Every time a patient drops out of a clinical study because of a safety finding or any other reason, it has an adverse impact on the trial sponsor’s ability to successfully show efficacy of their drug. Trial enrichment is about trying to find the best set of participants at the start. In Alzheimer's disease, patients’ symptoms will progress at various rates over a given timeframe, and a typical clinical trial lasts 2-5 years. In the trial enrichment phase, we want to identify candidates that are likely to respond well to the treatment. One way of doing that is to try and identify those patients that are likely to clinically decline over the period of the trial in the primary study endpoint. Finding patients that progress on this endpoint over the duration of the study increases chances to show a positive treatment effect. We’re working to get better at guessing – enabling drug development sponsors to gain critical efficiencies by optimizing sample size vis-a-vis statistical power.
Patient safety is also an evolving area when it comes to deep learning. For example, we’re looking at algorithms that have the ability to detect anomalies – even down to microbleeds which are typically only one millimeter across. Often, anomalies aren’t harmful, but they do need to be monitored and checked to make sure they don't develop into anything worse.
The future of deep learning AI in CNS research
The future of deep learning AI in clinical research is all about the data. The math has been there forever, the hardware has been there for about ten years, now it’s all about trying to understand how we can use the data. This is what will enable us to answer more valuable, clinically insightful questions around patient safety, disease progression, and image quality.
We’re at a very exciting stage in the evolution of deep learning AI in clinical research whereby we are using this existing data to try and formulate more experimental questions.
A unique approach to deep learning at IXICO
At IXICO, our key differentiators are our data and the experience with developing and deploying imaging biomarkers in CNS clinical trials. We have a team of highly trained, specialist image analysts spending a huge amount of time manually labelling and curating images as part of delivering our services. The result is an ever expanding and diverse set of data points which we can feed into the neural networks, allowing them to learn by example and keep improving. These CNNs are now approaching human-level performance – which makes the technology not only accurate but also scalable.

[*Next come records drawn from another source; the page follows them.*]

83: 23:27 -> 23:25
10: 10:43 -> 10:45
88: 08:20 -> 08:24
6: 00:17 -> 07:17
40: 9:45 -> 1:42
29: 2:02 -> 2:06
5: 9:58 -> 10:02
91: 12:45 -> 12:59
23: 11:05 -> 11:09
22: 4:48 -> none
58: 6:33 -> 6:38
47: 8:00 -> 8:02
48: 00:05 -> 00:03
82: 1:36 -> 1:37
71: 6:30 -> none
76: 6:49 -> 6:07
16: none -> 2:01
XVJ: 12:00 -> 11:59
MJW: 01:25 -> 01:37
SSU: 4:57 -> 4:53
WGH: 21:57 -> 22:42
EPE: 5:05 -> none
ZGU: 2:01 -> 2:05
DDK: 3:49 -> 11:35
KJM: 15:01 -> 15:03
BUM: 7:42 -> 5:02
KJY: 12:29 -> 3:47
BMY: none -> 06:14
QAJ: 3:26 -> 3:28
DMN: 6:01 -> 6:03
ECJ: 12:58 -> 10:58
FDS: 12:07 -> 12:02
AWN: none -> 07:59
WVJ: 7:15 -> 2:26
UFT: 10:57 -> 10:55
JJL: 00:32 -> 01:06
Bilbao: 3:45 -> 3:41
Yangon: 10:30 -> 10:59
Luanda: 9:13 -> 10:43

Trial sponsors increasingly provide us access to their data for R&D purposes and, combined with the manual labelling we as part of the study, we now have access to a rich catalogue of exceptionally high-quality data. This puts us in a unique position to collaborate with consortia and universities who can review the data as part of their research in order to advance study into neurodegenerative diseases further.

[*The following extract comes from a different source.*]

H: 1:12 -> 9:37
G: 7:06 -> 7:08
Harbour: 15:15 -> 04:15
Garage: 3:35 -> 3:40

We now have scientific publications showing our AI-driven methods for image analysis are performing better than non-AI approaches and manual analysis, and we have access to data that we can use to build better and better models. It’s an exciting time to be at IXICO and to be working in this field.

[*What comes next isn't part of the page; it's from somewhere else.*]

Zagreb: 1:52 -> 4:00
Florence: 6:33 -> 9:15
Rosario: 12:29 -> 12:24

About the Author: Jack Weatheritt, PhD
Jack Weatheritt is a Senior Research Engineer at IXICO and has been with us for three years. He has a PhD in mechanical engineering and began his career working on AI development within the aerospace industry. After completing a postdoc position in Melbourne, Australia, he came back to the UK and joined IXICO’s technology team as a software developer. After a year, he made the transition to our science team and has been there ever since.